Ferdinand described it as a "release" to finally start talking.
"You just mentioned something and it just triggered that chain of events and that free-flowing conversation. You start talking about feelings and stuff going forward and it was a release," he said.
"I think in these situations, you need to have the ability to be able to get your feelings out. I think it doesn't just help you, it helps all the people close, because they then feel more comfortable, because everyone just feels awkward."
Mr Moralee said it was his job as a friend to step in and say: "Are you all right, mate? Is there anything I can do? Do you need to talk?"
He added: " I think it was about six months into Rebecca's passing when we were in Qatar, that I plucked up the courage if you like, even though I've known you 20 years, to actually say 'How are you?' and start to sort of mention some memories and what a fantastic lady she was.
"It got us talking and after 15, 20 minutes I think we ended up both crying our eyes out on the beach."
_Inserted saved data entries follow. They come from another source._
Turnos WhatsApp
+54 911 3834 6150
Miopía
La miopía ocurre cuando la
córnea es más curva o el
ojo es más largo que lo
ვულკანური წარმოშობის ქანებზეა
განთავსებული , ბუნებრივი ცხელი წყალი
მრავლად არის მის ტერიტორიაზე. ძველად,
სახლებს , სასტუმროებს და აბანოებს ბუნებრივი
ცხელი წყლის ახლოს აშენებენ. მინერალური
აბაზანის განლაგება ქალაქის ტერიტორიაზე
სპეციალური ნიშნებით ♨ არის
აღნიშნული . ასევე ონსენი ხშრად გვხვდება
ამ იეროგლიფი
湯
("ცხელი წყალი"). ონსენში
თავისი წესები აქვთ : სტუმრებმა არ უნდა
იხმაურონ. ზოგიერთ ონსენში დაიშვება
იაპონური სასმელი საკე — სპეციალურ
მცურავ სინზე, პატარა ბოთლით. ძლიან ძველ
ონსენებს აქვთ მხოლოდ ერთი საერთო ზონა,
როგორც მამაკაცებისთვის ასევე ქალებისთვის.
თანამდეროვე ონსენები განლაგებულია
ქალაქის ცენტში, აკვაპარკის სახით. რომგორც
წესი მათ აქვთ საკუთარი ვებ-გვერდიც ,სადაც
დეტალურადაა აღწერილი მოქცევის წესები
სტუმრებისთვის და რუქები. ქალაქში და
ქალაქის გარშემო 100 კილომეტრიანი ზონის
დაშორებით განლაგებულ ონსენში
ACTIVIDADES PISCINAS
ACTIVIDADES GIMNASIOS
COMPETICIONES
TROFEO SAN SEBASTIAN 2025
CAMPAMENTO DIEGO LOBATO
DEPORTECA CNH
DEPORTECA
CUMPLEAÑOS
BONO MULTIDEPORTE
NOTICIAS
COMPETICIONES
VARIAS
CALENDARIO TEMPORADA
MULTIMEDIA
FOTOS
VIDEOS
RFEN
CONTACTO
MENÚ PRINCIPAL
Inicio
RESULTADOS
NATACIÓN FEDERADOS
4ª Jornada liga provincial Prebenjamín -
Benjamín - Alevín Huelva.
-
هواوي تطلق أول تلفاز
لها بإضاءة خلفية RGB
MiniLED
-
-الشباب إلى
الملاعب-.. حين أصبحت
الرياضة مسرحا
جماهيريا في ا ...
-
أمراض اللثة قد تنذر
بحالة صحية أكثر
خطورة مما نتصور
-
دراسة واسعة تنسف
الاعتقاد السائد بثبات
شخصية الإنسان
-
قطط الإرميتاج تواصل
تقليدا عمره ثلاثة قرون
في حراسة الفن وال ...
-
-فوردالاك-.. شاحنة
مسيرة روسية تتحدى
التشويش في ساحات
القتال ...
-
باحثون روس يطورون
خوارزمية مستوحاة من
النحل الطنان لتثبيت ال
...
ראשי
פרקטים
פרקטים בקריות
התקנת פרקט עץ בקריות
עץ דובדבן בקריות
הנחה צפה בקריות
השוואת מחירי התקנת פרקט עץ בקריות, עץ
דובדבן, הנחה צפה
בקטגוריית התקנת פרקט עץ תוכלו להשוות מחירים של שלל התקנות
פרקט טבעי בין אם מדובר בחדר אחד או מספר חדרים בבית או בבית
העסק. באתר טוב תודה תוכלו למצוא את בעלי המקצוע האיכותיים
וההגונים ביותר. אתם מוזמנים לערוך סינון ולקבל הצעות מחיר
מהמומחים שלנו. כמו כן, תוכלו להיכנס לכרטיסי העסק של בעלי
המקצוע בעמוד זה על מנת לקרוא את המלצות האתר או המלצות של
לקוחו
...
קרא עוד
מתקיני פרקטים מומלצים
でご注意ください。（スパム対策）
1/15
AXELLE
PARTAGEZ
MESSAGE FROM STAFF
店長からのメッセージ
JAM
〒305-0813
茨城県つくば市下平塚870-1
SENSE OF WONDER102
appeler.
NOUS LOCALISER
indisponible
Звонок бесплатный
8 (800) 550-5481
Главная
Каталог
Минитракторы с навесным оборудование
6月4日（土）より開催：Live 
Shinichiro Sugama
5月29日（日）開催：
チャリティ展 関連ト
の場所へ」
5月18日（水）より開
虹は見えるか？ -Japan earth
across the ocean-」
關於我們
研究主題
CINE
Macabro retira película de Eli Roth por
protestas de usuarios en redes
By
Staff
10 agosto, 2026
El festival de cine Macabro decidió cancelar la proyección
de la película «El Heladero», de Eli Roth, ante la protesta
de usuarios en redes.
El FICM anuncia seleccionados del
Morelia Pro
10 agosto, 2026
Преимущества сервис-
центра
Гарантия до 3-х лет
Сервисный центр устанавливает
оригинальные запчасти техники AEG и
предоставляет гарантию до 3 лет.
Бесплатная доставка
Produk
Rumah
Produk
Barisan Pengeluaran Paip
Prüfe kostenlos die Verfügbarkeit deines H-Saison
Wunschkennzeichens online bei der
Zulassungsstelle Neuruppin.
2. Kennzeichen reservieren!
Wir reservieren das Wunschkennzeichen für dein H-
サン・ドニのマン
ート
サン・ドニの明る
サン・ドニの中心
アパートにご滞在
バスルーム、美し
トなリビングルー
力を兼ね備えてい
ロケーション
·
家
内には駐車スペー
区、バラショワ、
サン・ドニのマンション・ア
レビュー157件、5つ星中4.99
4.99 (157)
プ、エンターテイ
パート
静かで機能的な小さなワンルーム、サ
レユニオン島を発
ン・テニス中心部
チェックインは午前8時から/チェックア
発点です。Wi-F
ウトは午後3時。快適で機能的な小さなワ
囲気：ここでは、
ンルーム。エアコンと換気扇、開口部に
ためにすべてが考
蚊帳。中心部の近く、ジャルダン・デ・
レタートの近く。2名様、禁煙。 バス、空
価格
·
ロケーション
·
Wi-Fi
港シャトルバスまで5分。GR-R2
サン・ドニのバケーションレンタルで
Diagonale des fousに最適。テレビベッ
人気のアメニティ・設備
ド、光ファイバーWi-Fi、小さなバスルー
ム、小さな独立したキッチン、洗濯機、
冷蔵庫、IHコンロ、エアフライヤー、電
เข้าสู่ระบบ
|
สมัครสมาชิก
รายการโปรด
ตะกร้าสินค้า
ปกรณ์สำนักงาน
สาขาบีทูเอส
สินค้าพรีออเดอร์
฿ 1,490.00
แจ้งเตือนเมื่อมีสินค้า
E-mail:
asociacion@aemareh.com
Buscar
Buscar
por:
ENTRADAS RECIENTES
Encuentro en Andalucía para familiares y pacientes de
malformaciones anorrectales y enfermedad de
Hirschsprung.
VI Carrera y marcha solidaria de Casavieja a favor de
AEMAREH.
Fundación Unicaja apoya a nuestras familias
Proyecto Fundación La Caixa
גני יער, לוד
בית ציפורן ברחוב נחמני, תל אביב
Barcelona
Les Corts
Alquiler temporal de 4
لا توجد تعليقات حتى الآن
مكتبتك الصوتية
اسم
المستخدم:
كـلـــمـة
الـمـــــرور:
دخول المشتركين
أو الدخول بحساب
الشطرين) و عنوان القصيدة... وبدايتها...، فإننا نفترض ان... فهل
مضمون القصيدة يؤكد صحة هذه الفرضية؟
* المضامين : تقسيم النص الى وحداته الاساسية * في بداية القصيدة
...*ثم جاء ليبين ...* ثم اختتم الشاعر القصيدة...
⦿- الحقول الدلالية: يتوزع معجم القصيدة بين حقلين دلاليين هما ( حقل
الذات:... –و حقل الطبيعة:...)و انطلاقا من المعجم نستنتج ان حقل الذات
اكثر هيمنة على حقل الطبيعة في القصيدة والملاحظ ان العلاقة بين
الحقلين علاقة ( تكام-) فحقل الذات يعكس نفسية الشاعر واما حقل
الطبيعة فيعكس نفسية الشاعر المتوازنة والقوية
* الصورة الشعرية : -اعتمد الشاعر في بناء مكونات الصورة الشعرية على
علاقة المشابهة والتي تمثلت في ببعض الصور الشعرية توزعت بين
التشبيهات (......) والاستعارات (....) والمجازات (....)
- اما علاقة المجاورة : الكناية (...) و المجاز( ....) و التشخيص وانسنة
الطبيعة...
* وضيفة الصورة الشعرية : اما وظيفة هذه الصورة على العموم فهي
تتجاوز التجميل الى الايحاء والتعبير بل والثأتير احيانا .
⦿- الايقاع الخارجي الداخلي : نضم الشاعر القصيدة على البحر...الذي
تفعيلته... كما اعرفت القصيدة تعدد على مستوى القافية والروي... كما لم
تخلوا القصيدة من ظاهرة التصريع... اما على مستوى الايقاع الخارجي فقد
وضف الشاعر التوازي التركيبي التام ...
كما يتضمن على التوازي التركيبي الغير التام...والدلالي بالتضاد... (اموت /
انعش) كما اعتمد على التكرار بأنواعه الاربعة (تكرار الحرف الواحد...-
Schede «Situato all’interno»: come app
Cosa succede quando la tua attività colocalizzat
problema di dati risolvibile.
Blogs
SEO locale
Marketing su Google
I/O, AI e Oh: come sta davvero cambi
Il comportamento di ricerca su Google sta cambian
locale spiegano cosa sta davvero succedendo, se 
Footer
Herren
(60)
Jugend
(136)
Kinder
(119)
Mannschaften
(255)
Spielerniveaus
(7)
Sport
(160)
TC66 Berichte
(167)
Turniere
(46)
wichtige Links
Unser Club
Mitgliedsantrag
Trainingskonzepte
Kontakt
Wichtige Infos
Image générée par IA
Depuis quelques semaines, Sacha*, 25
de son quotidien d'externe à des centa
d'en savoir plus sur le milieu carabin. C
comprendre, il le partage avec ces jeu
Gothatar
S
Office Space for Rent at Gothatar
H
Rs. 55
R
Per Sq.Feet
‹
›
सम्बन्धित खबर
Katharine Welby-Roberts, Archbishop Justin Welby's daughter, is shown talking to her mother Caroline about how starting to discuss her depression with her family and writing a blog enabled her to seek help.
"I always thought I'd communicated how I was feeling and what was happening in my head and clearly I hadn't," Ms Welby-Roberts said.
"It was only when it came down to writing my blog that I found I was able to explain to you more of how I was feeling and how I was doing. I think that was quite helpful for me to know that you had a clearer understanding of what I was dealing with."
Her mother Caroline said: "I think one of the things that I've learnt is it is much more difficult to understand if there is absolutely no framework and if everything on the surface just looks normal."
Film director Sir Richard Eyre, who filmed Ms Welby-Roberts' segment for the #OkToSay initiative said: "Depression is always hard to describe: it's an invisible darkness. There's nothing more important than talking about it to a sympathetic person."
The first batch of films showed celebrities such as former England cricket captain Andrew Flintoff, rapper Professor Green and comic Ruby Wax discussing their experiences.